The Impact and Effectiveness of Corporate Governance Reforms

FAUVER, Larry | HUNG, Mingyi | LI, Xi | TABOADA, Alvaro G.

The past 20 years has seen a marked global increase in the amount of corporate board reforms aimed at increasing firm value. It is believed that with greater outside representation on the board, insiders – such as top executives and shareholders – will be discouraged from reaping private rewards, and instead will encourage investment in projects that benefit everyone. In addition, it will also hopefully improve financial reporting transparency. This should then reduce the cost of capital by increasing outside financing, and thus increase firm value.

Reforms may be necessary if firms are prevented by corporate insiders from investing in good practices. Indeed, government enacted reforms can help immensely, as they require firms to improve board practices – regardless of controlling shareholders’ views – and encourage conventions that would not otherwise be adopted. Alternatively, critics of board reforms point out that existing practices reflect the optimal route once all factors have been considered. Any change to this balance is therefore unnecessary and may be harmful. As such, board reforms have been the subject of much research. However, it has so far always focused on single countries and has yielded mixed results. In response, a recent study by Fauver, Hung, Li, and Taboada has investigated the impact of corporate board reforms on firm value on a worldwide scale.

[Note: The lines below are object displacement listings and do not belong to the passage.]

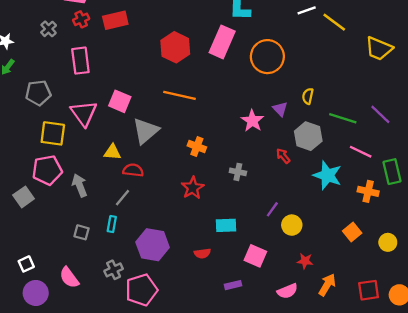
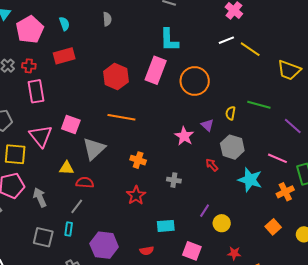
red cross: (81, 19) -> (29, 66), moved, turned 32
green line: (343, 118) -> (259, 105), moved
orange cross: (368, 191) -> (285, 192), turned -36
gray square: (81, 232) -> (43, 237), size x1.5

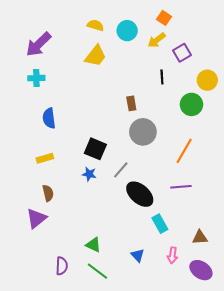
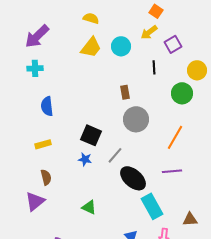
cyan circle: (127, 31) -> (121, 46), moved
cyan rectangle: (160, 224) -> (152, 206), size x1.4
green triangle: (93, 245) -> (89, 207), moved

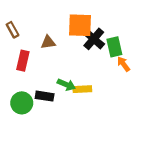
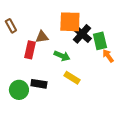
red rectangle: (23, 61) -> (30, 50), moved
green arrow: (66, 85) -> (62, 56), moved
yellow rectangle: (82, 89) -> (72, 78), turned 35

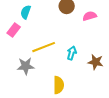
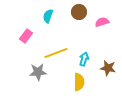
cyan semicircle: (26, 12) -> (48, 16), moved
yellow semicircle: (59, 85) -> (79, 82), moved

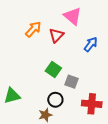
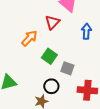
orange arrow: (33, 29) -> (29, 38), moved
blue arrow: (91, 44) -> (86, 31), turned -35

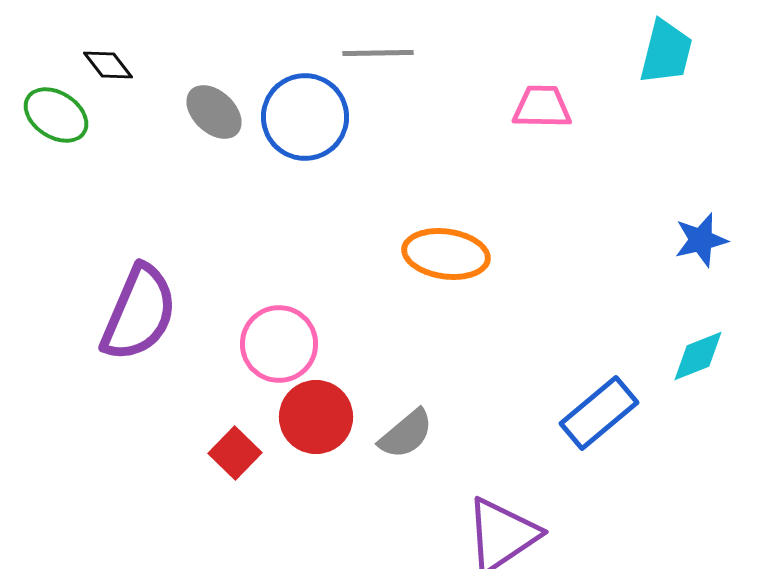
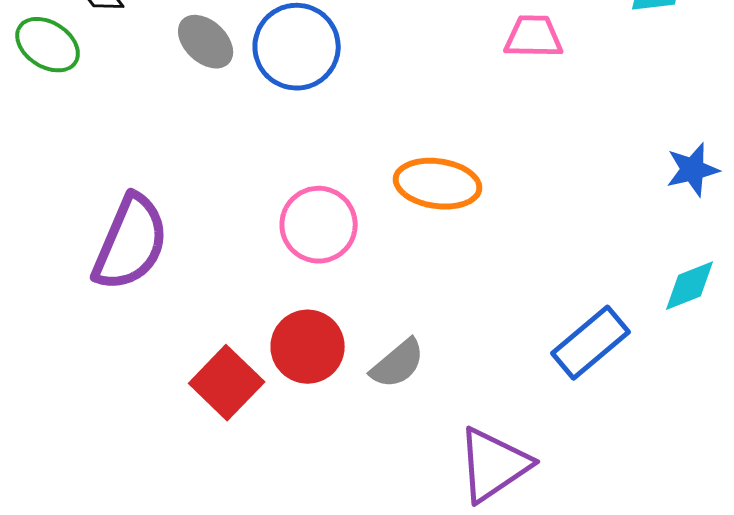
pink circle: (279, 344) -> (319, 225), moved
red square: (235, 453) -> (227, 383), size x1.4

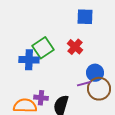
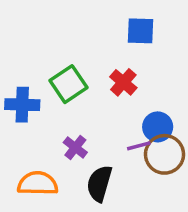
blue cross: (29, 60) -> (22, 105), moved
purple cross: (41, 98) -> (75, 147), moved, turned 32

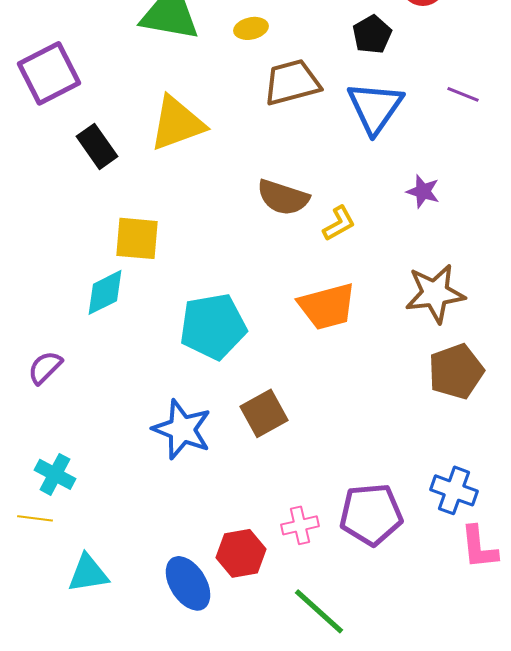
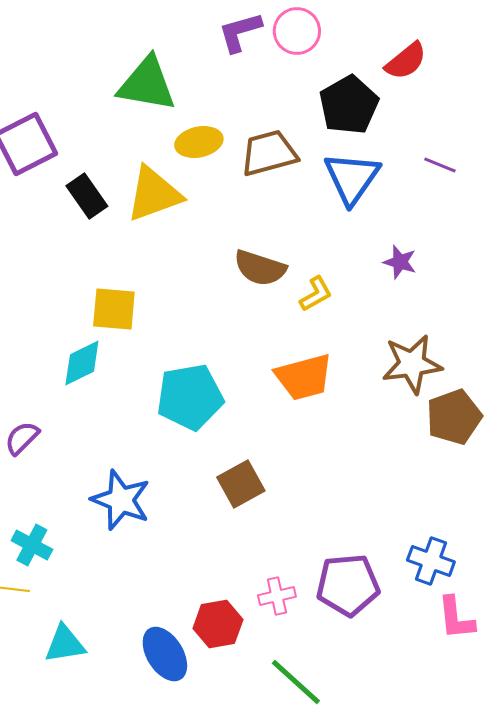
yellow ellipse: (251, 28) -> (199, 142), moved, size x1.4
black pentagon: (372, 34) -> (349, 105), size x1.5
black rectangle: (97, 146) -> (87, 196), moved
brown pentagon: (456, 371) -> (454, 417), moved
blue star: (182, 429) -> (121, 500), moved

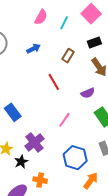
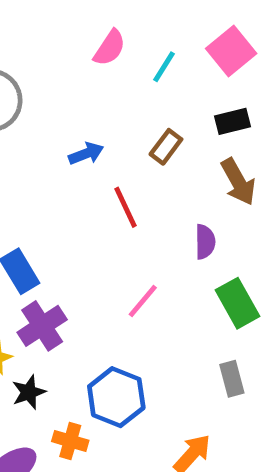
blue arrow: (34, 49) -> (86, 154), moved
purple semicircle: (88, 93) -> (205, 242), turned -72
purple cross: (34, 142) -> (42, 326), moved
blue hexagon: (75, 158) -> (116, 397), moved

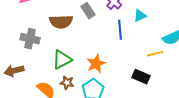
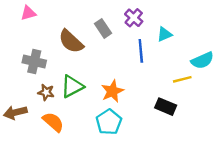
brown semicircle: (61, 22) -> (71, 41), turned 45
brown arrow: (14, 71) -> (15, 112), moved
brown star: (67, 83) -> (46, 92), moved

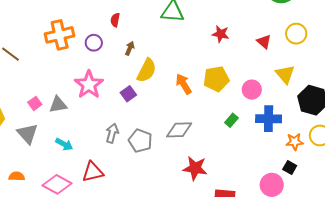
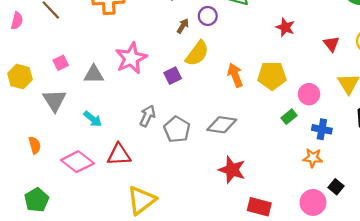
purple circle: (94, 43) -> (208, 16), moved
pink square: (35, 103) -> (61, 63), moved
blue cross: (269, 119) -> (322, 129), size x0.7
green rectangle: (231, 120) -> (289, 117), moved
orange star: (295, 142) -> (313, 158), moved
orange semicircle: (17, 176) -> (35, 145), turned 63

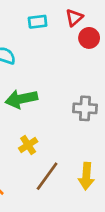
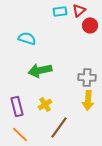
cyan rectangle: (38, 22) -> (60, 11), moved
yellow arrow: (86, 176) -> (88, 100), moved

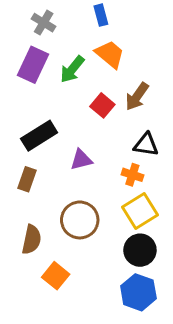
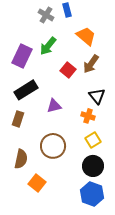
gray cross: (44, 23) -> (46, 15), moved
orange trapezoid: (110, 54) -> (86, 36), moved
purple rectangle: (33, 65) -> (22, 56), moved
black triangle: (146, 145) -> (97, 96), turned 42
yellow square: (140, 211) -> (93, 140), size x0.7

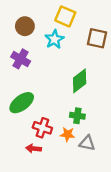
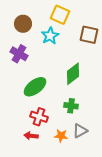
green ellipse: (22, 103) -> (35, 87), moved
orange star: (68, 134) -> (61, 136), moved
gray triangle: (87, 143) -> (80, 131), turned -42

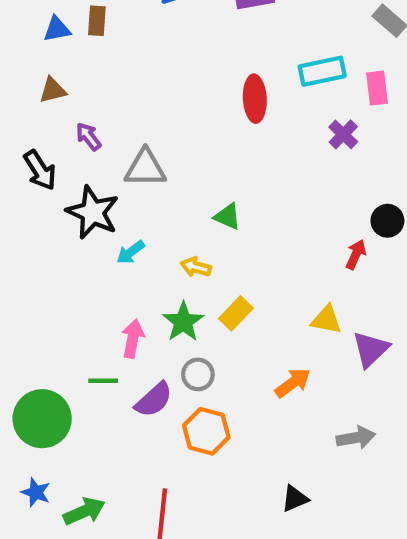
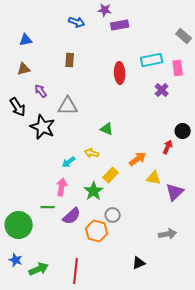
brown rectangle: (97, 21) -> (70, 60), moved
cyan arrow: (131, 252) -> (69, 162), moved
green star: (183, 322) -> (94, 191), moved
gray circle: (198, 374) -> (113, 215), moved
orange arrow: (293, 383) -> (138, 159), moved

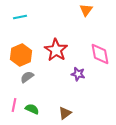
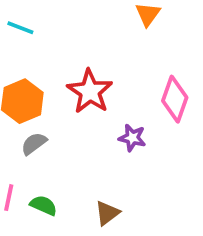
cyan line: (20, 17) -> (20, 28), turned 32
pink diamond: (100, 54) -> (175, 99), turned 30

Using a difference-in-differences design, they first gathered stock price data from DataStream and financial data from WorldScope. Then, using reports from the World Bank, the European Corporate Governance Institute, local stock exchange regulators, as well as earlier studies, information on major corporate governance reforms in 41 countries between 1990 and 2012 was obtained. This represented almost 95 percent of the total market capitalisation worldwide. In doing so, the study examined the major components of the reforms and their approaches, the role of country-level legal conditions, and evaluated the changes in board structure as a result of the reforms.

Finding that board reforms do increase firm value, the research showed that an increase occurred on or after the reforms came into effect, with no suggestion of changes taking place beforehand. Importantly, the results showed that reforms involving board independence, but not those involving separation of chairman and CEO positions, drive the valuation increases.

Surprisingly, though the effects of reforms were found to be similar across Civil-law and Common-law countries, the effectiveness of reform approaches varied. A ‘comply-or-explain’ approach – where firms can choose to explain their non-compliance, and which generally occurs in countries where reform is more necessary – showed a greater increase in firm value; as opposed to a rule-based approach, where compliance is mandatory. Both, however, have their downsides, as the former is ultimately just a suggestion, and the latter runs the risk of overregulation. The authors conclude that “the subsequent change in board independence plays a vital role in explaining the effectiveness of the reforms”.

While the study successfully answers important questions that existing literature is unable to address, it also uniquely documents the effect of worldwide board reforms on firm value and identifies the underlying factors responsible for the impact on firm value.